Cette première fois, je suis arrivée à 10 heures à l’ouverture, et partie à 16 heures à la fermeture, pour me rendre à mon rendez-vous à 16h30 place Bellecour (trois stations de métro). Accueillie chaleureusement en ce lieu qui n’a rien d’un hôpital, par des gens tous bénévoles qui n’ont rien de soignants, j’ai pratiqué deux activités le matin, déjeuné sur place avec des bénévoles dans la grande belle cuisine bien équipée, puis me suis reposée seule dans le grand beau salon allongée sur le canapé (piano à disposition, peintures plein les murs), enfin encore une activité l’après-midi avec une orthophoniste neuropsychologue qui nous faisait « travailler le cerveau » par de petits jeux amusants que j’ai adorés.

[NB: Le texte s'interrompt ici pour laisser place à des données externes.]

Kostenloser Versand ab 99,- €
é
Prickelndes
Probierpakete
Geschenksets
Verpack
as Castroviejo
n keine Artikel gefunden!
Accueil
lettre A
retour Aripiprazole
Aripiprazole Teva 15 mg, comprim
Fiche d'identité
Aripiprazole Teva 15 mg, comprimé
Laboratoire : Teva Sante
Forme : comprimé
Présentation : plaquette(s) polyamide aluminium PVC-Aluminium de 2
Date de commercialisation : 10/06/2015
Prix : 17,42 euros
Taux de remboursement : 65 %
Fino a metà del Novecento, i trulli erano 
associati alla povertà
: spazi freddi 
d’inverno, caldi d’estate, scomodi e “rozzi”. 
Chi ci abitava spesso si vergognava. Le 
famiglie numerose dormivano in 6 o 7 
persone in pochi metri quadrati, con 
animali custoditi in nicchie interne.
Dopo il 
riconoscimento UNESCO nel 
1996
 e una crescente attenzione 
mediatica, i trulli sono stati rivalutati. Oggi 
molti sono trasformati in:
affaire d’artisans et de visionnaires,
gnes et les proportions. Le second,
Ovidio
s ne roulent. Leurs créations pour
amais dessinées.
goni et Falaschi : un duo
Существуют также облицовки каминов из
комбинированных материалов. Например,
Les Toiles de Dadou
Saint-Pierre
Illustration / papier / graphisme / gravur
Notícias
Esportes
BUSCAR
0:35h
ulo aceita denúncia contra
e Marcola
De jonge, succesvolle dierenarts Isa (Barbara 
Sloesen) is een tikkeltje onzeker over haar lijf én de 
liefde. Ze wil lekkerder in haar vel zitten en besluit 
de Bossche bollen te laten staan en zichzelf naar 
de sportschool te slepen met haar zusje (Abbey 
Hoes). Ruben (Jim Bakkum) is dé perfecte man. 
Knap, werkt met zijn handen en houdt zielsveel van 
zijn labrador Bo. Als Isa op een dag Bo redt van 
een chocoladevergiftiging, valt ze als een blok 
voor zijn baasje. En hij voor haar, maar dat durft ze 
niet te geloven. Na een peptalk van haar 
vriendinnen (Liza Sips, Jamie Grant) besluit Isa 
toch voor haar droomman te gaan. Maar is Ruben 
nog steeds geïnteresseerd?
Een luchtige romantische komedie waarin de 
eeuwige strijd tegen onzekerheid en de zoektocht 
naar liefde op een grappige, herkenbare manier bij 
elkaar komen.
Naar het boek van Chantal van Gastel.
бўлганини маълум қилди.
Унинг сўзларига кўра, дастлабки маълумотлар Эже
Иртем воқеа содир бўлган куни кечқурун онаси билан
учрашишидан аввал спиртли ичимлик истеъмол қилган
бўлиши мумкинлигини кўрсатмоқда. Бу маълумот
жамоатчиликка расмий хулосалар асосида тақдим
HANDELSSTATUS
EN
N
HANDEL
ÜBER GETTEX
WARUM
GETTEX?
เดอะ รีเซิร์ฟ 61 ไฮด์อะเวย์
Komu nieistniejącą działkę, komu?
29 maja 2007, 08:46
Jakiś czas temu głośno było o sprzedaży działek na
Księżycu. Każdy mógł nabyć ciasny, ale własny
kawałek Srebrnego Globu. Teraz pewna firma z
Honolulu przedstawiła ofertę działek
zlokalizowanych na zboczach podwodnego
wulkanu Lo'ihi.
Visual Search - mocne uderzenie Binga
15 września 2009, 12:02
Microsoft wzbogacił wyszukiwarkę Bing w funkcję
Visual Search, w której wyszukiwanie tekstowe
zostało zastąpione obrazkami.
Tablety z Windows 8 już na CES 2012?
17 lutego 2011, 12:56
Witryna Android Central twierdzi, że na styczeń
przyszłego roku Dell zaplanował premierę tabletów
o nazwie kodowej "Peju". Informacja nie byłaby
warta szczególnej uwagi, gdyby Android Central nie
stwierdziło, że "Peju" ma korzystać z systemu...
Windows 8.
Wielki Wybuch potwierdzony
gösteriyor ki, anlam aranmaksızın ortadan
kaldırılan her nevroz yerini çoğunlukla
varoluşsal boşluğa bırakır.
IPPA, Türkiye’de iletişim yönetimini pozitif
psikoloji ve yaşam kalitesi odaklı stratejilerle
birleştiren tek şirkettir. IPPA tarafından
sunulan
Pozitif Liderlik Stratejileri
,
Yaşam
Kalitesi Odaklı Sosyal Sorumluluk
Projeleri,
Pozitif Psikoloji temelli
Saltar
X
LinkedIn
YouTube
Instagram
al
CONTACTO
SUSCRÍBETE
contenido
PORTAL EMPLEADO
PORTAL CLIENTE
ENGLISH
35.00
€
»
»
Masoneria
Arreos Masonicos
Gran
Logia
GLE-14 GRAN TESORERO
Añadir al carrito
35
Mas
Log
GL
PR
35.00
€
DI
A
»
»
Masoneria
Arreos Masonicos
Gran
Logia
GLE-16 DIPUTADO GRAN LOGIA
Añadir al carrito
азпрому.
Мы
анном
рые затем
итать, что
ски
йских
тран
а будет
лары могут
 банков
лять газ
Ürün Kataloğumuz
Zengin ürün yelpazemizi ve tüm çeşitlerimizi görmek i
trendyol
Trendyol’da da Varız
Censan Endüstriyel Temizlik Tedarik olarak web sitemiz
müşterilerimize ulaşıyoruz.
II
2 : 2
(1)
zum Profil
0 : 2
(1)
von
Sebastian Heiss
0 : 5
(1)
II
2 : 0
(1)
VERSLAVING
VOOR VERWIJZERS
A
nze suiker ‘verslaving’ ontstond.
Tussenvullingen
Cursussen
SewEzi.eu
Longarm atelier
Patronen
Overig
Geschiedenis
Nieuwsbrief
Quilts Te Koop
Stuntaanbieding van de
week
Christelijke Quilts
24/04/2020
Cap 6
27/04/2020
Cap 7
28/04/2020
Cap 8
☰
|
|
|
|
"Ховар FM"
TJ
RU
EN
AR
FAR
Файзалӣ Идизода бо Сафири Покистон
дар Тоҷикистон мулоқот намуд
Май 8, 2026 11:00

Évidemment je suis revenue tous les lundis, trajets obligent, parce que je m’y serais bien rendue beaucoup plus souvent. Soins le matin, réflexologie plantaire qui me soulageait d’effets secondaires de la chimio, merci Florence, esthétique qui m’a tant redonné d’estime de moi avec mon corps encore un peu plus meurtri, merci Marie-Claude, activités de mieux-être (diététique, naturopathie, fort utiles au vu de mes problèmes intestinaux), activités collectives souvent l’après-midi (expression corporelle, merci Sophie, je me suis tant éclatée à danser, redanser à nouveau devant toi ce jour-là, ateliers cognitifs, pareil, merci Annick, art-thérapie, merci Margaux, je me suis lâchée en atelier d’écriture, méditation, yoga, Qi Gong. Et il existe bien d’autres activités. Merci à toutes, pour votre sourire, pour vos compétences, merci aux personnes de l’accueil d’avoir toujours éclairé mes journées de votre gentillesse mais aussi de votre respect de mon repos et parfois de votre discrétion : ici l’on parle si l’on veut de sa maladie, pas de discussion obligée, de la disponibilité et du sourire avant tout.

Des psychologues se rendent très facilement disponibles. Un pôle social peut aider dans le cadre d’une reprise de travail, entre autres. Les activités jugées adaptées à chacun sont dispensées gratuitement par des professionnels compétents, tous bénévoles au Centre Ressource, à toutes les personnes atteintes d’un cancer pendant et après les soins.

Et puis est survenue la crise sanitaire du coronavirus. Le Centre fermé pendant le confinement a maintenu des liens par internet et facebook, il a proposé des activités par vidéo et des vidéoconférences accessibles aux bénéficiaires. J’ai encore davantage mesuré l’extraordinaire investissement de tous ces bénévoles.

Le confinement et la crise sanitaire mettent le Centre tout nouveau et pas encore connu en difficulté. Il a besoin et mérite de se faire connaître. Tous les bénévoles, responsables, animateurs et accueillants s’investissent pour une réouverture réussie qui réponde aux attentes de nombreux malades atteints de cancer qui subissent de plein fouet l’accentuation de leur solitude due au confinement. En tant que bénéficiaire, je les soutiens et les remercie du fond du cœur. Je souhaite et j’ai besoin que le Centre Ressource de Lyon vive, en parallèle des établissements hospitaliers et sans aucune concurrence avec eux puisque ici pas question de soins médicaux, le but du Centre est d’aider les malades ou ayant été malades de cancer à faire résolument, dans un lieu non médical, le choix de la Vie.